Analysts report continued ‘hangover’ among Bitcoin investors.
By most measures of market activity, the excitement among Bitcoin investors gives way to apathy. In anticipation of halving, hodlers continue to accumulate coins, according to Glassnode.
#Bitcoin is quiet, volumes are down, and it is pretty clear we are in the hangover apathy phase.
But look under the surface.
What are the highest conviction holders doing?
What are the fundamental supply dynamics?
Latest analysis hot off the press.https://t.co/Y4sfE2W63e
— _Checkɱate ?⚡?☢️?️ (@_Checkmatey_) June 19, 2023
The situation is well characterized by the drop in realized volatility on a monthly basis to the lows of the 2021 bull phase.
Analysts explained that such events usually occur during a prolonged sideways movement, when the market gets back on its feet after a prolonged bear trend.

A similar picture is seen in the futures market, where daily trading volume has dried up to $20.9 billion. Implied volatility of Bitcoin options with various expiries has fallen to levels near cyclical lows.

On-chain indicators confirm the prevailing trend.
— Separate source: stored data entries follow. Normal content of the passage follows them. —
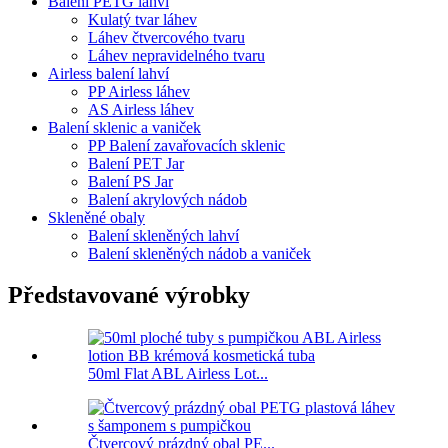
Balení PETG lahví
Kulatý tvar láhev
Láhev čtvercového tvaru
Láhev nepravidelného tvaru
Airless balení lahví
PP Airless láhev
AS Airless láhev
Balení sklenic a vaniček
PP Balení zavařovacích sklenic
Balení PET Jar
Balení PS Jar
Balení akrylových nádob
Skleněné obaly
Balení skleněných lahví
Balení skleněných nádob a vaniček
Představované výrobky
50ml Flat ABL Airless Lot...
Čtvercový prázdný obal PE...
The aggregate volume of realized profits and losses has fallen to levels seen in 2020, when digital gold was valued at $10 000.
«This shows how quiet the capital flows into and out of this asset class have been today», the experts noted.
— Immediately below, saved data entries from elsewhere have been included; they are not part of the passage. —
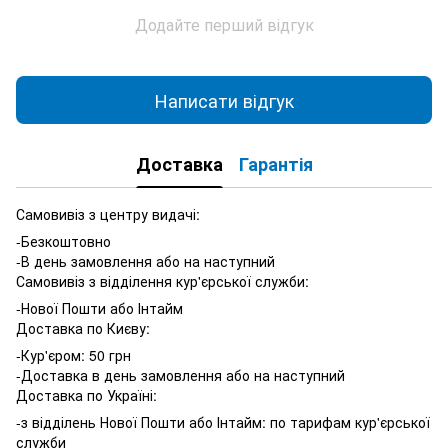
Додайте перший відгук
Написати відгук
Доставка
Гарантія
Самовивіз з центру видачі:
-Безкоштовно
-В день замовлення або на наступний
Самовивіз з відділення кур'єрської служби:
-Нової Пошти або Інтайм
Доставка по Києву:
-Кур'єром: 50 грн
-Доставка в день замовлення або на наступний
Доставка по Україні:
-з відділень Нової Пошти або Інтайм: по тарифам кур'єрської
служби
Monthly pace of hodlers accumulating coins reached 42 200 BTC. Analysts noted that this regime started a little over two years ago and, if previous cycles repeat, could last another 6 to 12 months.

The previous observation is confirmed by the divergence between exchange balances trends and the volume of coins stored in illiquid wallets (with an actual lack of spending history).
The latest figure reached a new level of 15.2 million BTC (78.3% of supply), the first fell to a minimum since January 2018 (2.3 million BTC, 11.7% of supply).

Monthly pace of hodlers accumulating coins reached 146 000 BTC.

More granular picture is provided by the composition of accumulation across different investor categories. High activity in accumulation mode is shown by “shrimp,” “crabs” and “fish” (balances up to 100 BTC). Over the last month, these market participants collectively topped up wallets 2.54x faster than coins mined by miners.

Whales (over 1000 BTC) sold the equivalent of 70% of issued Bitcoin. Purchases by “sharks” (from 100 to 1000 BTC) were estimated at 36% of the increased supply.
«The market appears to be in a period of “calm” accumulation. This suggests weak demand, despite regulatory pressure in recent times», the experts noted.

Evaluating the duration of previous accumulation phases, analysts allowed that a return to historical highs could occur in 8-18 months. In total such periods lasted from 459 to 770 days. The “age” of the current one has reached 221 days, they calculated.

CoinShares noted investors’ caution in the crypto market amid uncertainty about the end of the US Federal Reserve’s monetary tightening cycle.
Earlier, former chairman of the CFTC Tim Massad stated, that the future of digital assets depends on the outcomes of the lawsuits SEC against Binance and Coinbase.